Jesús se inclinó, la asió de la mano y la levantó. Maravillado y tímido, le tomaba la mano como un novio poco experimentado toma la de su joven esposa. Su cuerpo se regocijaba desde sus raíces. No era a Magdalena a quien había levantado del suelo, sino al alma humana, que era su prometida. Magdalena temblaba, se ruborizaba y desparramaba la cabellera sobre el pecho para ocultarlo. Todo el mundo la miraba, asombrado. ¡Cómo se había desvanecido, cómo había palidecido! Dos círculos violáceos rodeaban sus ojos, y su boca firme se había marchitado como una flor sin agua. Caminaban asidos de la mano y les parecía que soñaban, que no caminaban por la tierra, sino que planeaban por los aires. ¿Era aquello una boda y los andrajosos que abarrotaban la calle y les seguían formaban el cortejo nupcial? Y aquel granado que de pronto vieron en el patio, cargado de frutos, ¿era un espíritu favorable, una divinidad de la casa, o era una mujer feliz que parió hijos e hijas y que ahora estaba en el centro del patio y los admiraba?

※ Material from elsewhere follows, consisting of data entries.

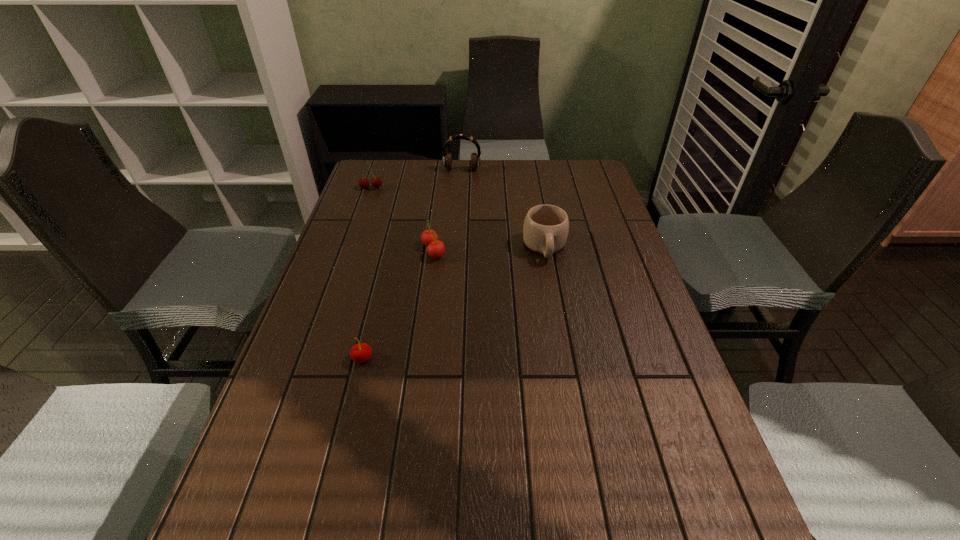 Locate an element on the screen. free spot located on the side of the rightmost object with the handle is located at coordinates (566, 370).

Locate an element on the screen. This screenshot has width=960, height=540. vacant region located on the left of the rightmost cherry is located at coordinates (347, 251).

I want to click on vacant area located on the right of the second object from left to right, so click(x=417, y=359).

You are a GUI agent. You are given a task and a screenshot of the screen. Output one action in this format:
    pyautogui.click(x=<x>, y=<y>)
    Task: Click on the headset present at the far edge
    The height and width of the screenshot is (540, 960).
    Given the screenshot: What is the action you would take?
    pyautogui.click(x=447, y=157)

This screenshot has width=960, height=540. I want to click on cherry that is at the far edge, so click(x=376, y=182).

The image size is (960, 540). What are the coordinates of `object located in the far left corner section of the desktop` in the screenshot? It's located at (376, 182).

Find the location of a particular element. The image size is (960, 540). free space at the far edge of the desktop is located at coordinates point(446,192).

What are the coordinates of `vacant space at the left edge of the desktop` in the screenshot? It's located at point(349,305).

Image resolution: width=960 pixels, height=540 pixels. Identify the location of free space at the right edge. (653, 397).

The image size is (960, 540). I want to click on vacant space at the far left corner of the desktop, so click(365, 170). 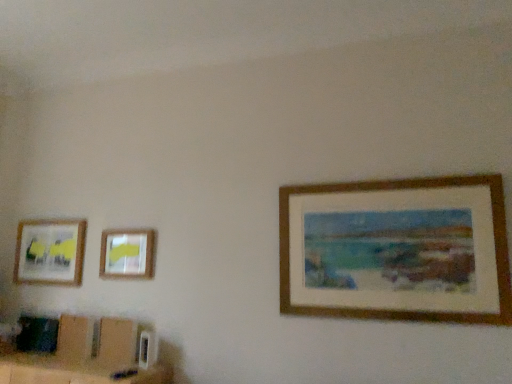 Question: In terms of size, does matte plastic picture frame at upper left, placed as the second picture frame when sorted from back to front, appear bigger or smaller than matte wooden picture frame at left, the first picture frame positioned from the back?

Choices:
 (A) big
 (B) small

Answer: (B)

Question: From a real-world perspective, is matte plastic picture frame at upper left, placed as the second picture frame when sorted from back to front, positioned above or below matte wooden picture frame at left, which is the third picture frame from front to back?

Choices:
 (A) below
 (B) above

Answer: (A)

Question: Which object is the farthest from the matte plastic picture frame at upper left, placed as the second picture frame when sorted from back to front?

Choices:
 (A) wooden picture frame at right, positioned as the first picture frame in front-to-back order
 (B) matte wooden picture frame at left, which is the third picture frame from front to back

Answer: (A)

Question: Which object is positioned closest to the wooden picture frame at right, positioned as the first picture frame in front-to-back order?

Choices:
 (A) matte plastic picture frame at upper left, placed as the second picture frame when sorted from back to front
 (B) matte wooden picture frame at left, the 1th picture frame when ordered from left to right

Answer: (A)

– Magdalena -dijo dulcemente Jesús-, todas tus faltas están perdonadas porque amaste mucho.

Una inmensa alegría embargó a Magdalena. Quería decir: «¿Soy virgen!», pero la alegría no le dejaba abrir la boca. Corrió hasta el granado, llenó su delantal de frutos rojos y frescos y fue «colocarlos a los pies del Amado. Y ocurrió exactamente lo que tanto había deseado: Jesús se inclinó, tomó una granada, la abrió, llenó su mano de granos y se refrescó la boca con ellos. Luego los discípulos se inclinaron a su vez, cogieron cada cual una granada y se refrescaron la boca.

– Magdalena -dijo Jesús-, ¿por qué me miras con tanta inquietud? Pareces despedirte de mí.

– Te recibo y me despido de ti cada instante de mi vida, desde que nací, Amado -respondió Magdalena tan quedamente que sólo Jesús y Juan, que estaban a su lado, la oyeron.